Saved data entries

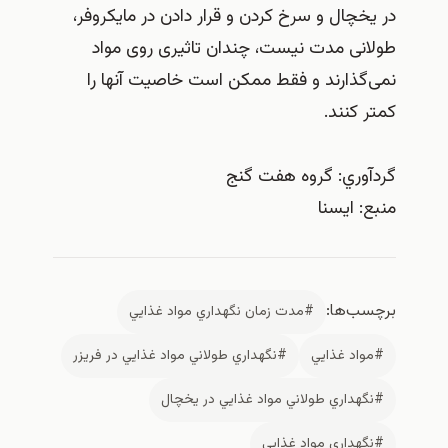
در یخچال و سرخ کردن و قرار دادن در مایکروفر،
طولانی مدت نیست، چندان تاثیری روی مواد
نمی‌گذارند و فقط ممکن است خاصیت آنها را
کمتر کنند.
گردآوري: گروه هفت گنج
منبع: ايسنا
برچسب‌ها:
#مدت زمان نگهداري مواد غذايي
#مواد غذايي
#نگهداري طولاني مواد غذايي در فريزر
#نگهداري طولاني مواد غذايي در يخچال
#نگهداري مواد غذايي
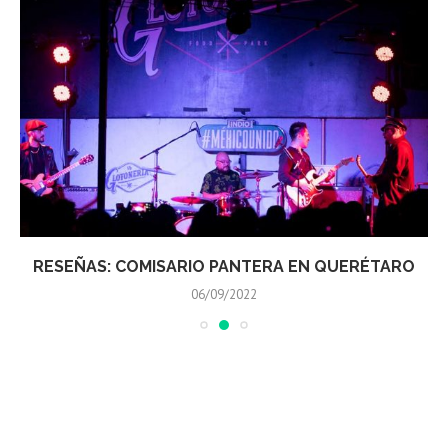
RESEÑAS: COMISARIO PANTERA EN QUERÉTARO
06/09/2022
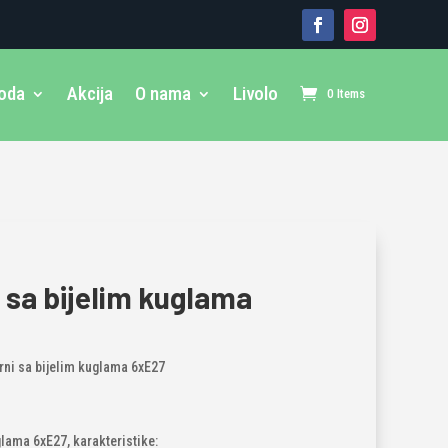
voda
Akcija
O nama
Livolo
0 Items
 sa bijelim kuglama
rni sa bijelim kuglama 6xE27
glama 6xE27, karakteristike:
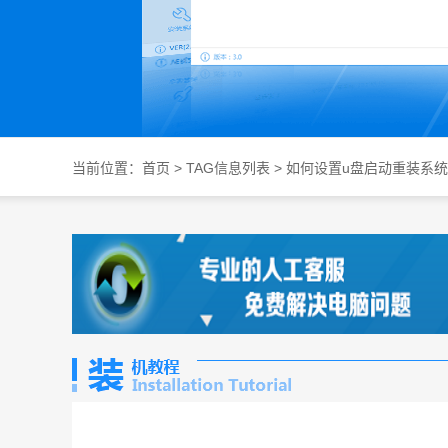
当前位置：
首页
> TAG信息列表 > 如何设置u盘启动重装系统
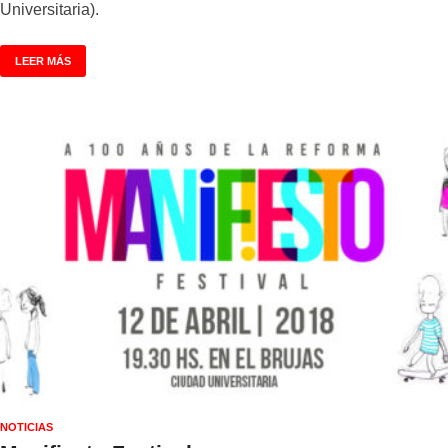
Universitaria).
LEER MÁS
NOTICIAS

▶ _WHAT TO DO_:
Give every record again word for word, pictures excluded.

▶ _FINISHED TASK_:
در یخچال و سرخ کردن و قرار دادن در مایکروفر،
طولانی مدت نیست، چندان تاثیری روی مواد
نمی‌گذارند و فقط ممکن است خاصیت آنها را
کمتر کنند.
گردآوري: گروه هفت گنج
منبع: ايسنا
برچسب‌ها:
#مدت زمان نگهداري مواد غذايي
#مواد غذايي
#نگهداري طولاني مواد غذايي در فريزر
#نگهداري طولاني مواد غذايي در يخچال
#نگهداري مواد غذايي
RESEÑAS: COMISARIO PANTERA EN QUERÉTARO
06/09/2022
voda
Akcija
O nama
Livolo
0 Items
 sa bijelim kuglama
rni sa bijelim kuglama 6xE27
glama 6xE27, karakteristike:
当前位置：
首页
> TAG信息列表 > 如何设置u盘启动重装系统
Universitaria).
LEER MÁS
NOTICIAS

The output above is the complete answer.